> _Your instructions_
A verbatim copy of every entry is required.

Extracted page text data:
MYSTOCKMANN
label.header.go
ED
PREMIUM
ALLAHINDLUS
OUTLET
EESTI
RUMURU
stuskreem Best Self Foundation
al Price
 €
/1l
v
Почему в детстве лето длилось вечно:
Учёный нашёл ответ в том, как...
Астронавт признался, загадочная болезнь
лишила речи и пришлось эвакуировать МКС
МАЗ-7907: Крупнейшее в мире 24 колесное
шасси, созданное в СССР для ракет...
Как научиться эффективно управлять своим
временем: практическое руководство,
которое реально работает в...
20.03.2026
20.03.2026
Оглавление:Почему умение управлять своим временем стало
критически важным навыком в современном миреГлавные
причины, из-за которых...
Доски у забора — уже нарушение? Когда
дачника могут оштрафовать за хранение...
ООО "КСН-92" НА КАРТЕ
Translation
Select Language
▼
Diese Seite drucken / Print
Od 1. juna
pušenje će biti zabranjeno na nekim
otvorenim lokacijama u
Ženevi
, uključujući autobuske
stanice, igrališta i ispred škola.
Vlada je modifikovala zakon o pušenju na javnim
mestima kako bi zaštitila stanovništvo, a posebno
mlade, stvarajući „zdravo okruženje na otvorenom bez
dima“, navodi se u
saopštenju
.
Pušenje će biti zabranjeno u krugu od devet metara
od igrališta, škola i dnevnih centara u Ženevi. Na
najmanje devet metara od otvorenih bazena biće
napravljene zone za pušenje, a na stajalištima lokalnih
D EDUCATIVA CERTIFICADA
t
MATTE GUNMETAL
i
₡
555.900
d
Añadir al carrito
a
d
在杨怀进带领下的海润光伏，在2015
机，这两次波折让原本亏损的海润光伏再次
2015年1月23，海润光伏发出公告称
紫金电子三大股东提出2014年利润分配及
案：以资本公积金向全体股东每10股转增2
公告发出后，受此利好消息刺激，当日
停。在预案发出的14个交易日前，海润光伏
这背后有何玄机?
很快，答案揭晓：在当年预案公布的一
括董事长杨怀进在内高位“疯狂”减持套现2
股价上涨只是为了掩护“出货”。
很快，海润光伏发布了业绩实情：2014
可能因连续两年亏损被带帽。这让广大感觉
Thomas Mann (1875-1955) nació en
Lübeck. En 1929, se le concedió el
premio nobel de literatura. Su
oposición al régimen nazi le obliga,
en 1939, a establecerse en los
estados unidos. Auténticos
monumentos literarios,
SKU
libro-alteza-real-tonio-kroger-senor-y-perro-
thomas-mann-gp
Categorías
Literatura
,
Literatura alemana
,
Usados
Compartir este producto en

> _Response to this task_
MYSTOCKMANN
label.header.go
ED
PREMIUM
ALLAHINDLUS
OUTLET
EESTI
RUMURU
stuskreem Best Self Foundation
al Price
 €
/1l
v
Почему в детстве лето длилось вечно:
Учёный нашёл ответ в том, как...
Астронавт признался, загадочная болезнь
лишила речи и пришлось эвакуировать МКС
МАЗ-7907: Крупнейшее в мире 24 колесное
шасси, созданное в СССР для ракет...
Как научиться эффективно управлять своим
временем: практическое руководство,
которое реально работает в...
20.03.2026
20.03.2026
Оглавление:Почему умение управлять своим временем стало
критически важным навыком в современном миреГлавные
причины, из-за которых...
Доски у забора — уже нарушение? Когда
дачника могут оштрафовать за хранение...
ООО "КСН-92" НА КАРТЕ
Translation
Select Language
▼
Diese Seite drucken / Print
Od 1. juna
pušenje će biti zabranjeno na nekim
otvorenim lokacijama u
Ženevi
, uključujući autobuske
stanice, igrališta i ispred škola.
Vlada je modifikovala zakon o pušenju na javnim
mestima kako bi zaštitila stanovništvo, a posebno
mlade, stvarajući „zdravo okruženje na otvorenom bez
dima“, navodi se u
saopštenju
.
Pušenje će biti zabranjeno u krugu od devet metara
od igrališta, škola i dnevnih centara u Ženevi. Na
najmanje devet metara od otvorenih bazena biće
napravljene zone za pušenje, a na stajalištima lokalnih
D EDUCATIVA CERTIFICADA
t
MATTE GUNMETAL
i
₡
555.900
d
Añadir al carrito
a
d
在杨怀进带领下的海润光伏，在2015
机，这两次波折让原本亏损的海润光伏再次
2015年1月23，海润光伏发出公告称
紫金电子三大股东提出2014年利润分配及
案：以资本公积金向全体股东每10股转增2
公告发出后，受此利好消息刺激，当日
停。在预案发出的14个交易日前，海润光伏
这背后有何玄机?
很快，答案揭晓：在当年预案公布的一
括董事长杨怀进在内高位“疯狂”减持套现2
股价上涨只是为了掩护“出货”。
很快，海润光伏发布了业绩实情：2014
可能因连续两年亏损被带帽。这让广大感觉
Thomas Mann (1875-1955) nació en
Lübeck. En 1929, se le concedió el
premio nobel de literatura. Su
oposición al régimen nazi le obliga,
en 1939, a establecerse en los
estados unidos. Auténticos
monumentos literarios,
SKU
libro-alteza-real-tonio-kroger-senor-y-perro-
thomas-mann-gp
Categorías
Literatura
,
Literatura alemana
,
Usados
Compartir este producto en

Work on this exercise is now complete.